[Transcribed page contents]
▬▬▬

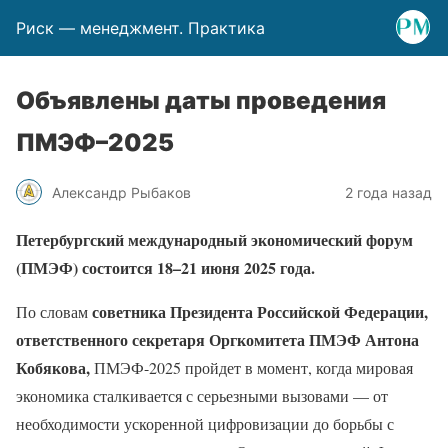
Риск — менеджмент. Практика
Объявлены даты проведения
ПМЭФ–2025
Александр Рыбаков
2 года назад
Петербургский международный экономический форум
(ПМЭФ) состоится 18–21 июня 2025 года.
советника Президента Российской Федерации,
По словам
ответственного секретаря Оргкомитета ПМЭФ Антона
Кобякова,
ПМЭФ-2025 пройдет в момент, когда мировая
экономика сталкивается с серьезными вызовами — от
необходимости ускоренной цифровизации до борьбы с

▬▬▬

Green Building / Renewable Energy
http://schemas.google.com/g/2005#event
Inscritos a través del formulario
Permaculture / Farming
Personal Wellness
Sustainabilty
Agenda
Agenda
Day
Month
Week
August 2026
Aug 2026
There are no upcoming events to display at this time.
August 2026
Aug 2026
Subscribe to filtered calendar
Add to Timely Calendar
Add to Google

▬▬▬

**DIRECTIONS FOR THIS TASK:** Out of the data above, set down the lines from the one with "Permaculture / Farming" to the one with "Add to Google", both included, exactly as written and with no additions.

**OUTPUT:**
Permaculture / Farming
Personal Wellness
Sustainabilty
Agenda
Agenda
Day
Month
Week
August 2026
Aug 2026
There are no upcoming events to display at this time.
August 2026
Aug 2026
Subscribe to filtered calendar
Add to Timely Calendar
Add to Google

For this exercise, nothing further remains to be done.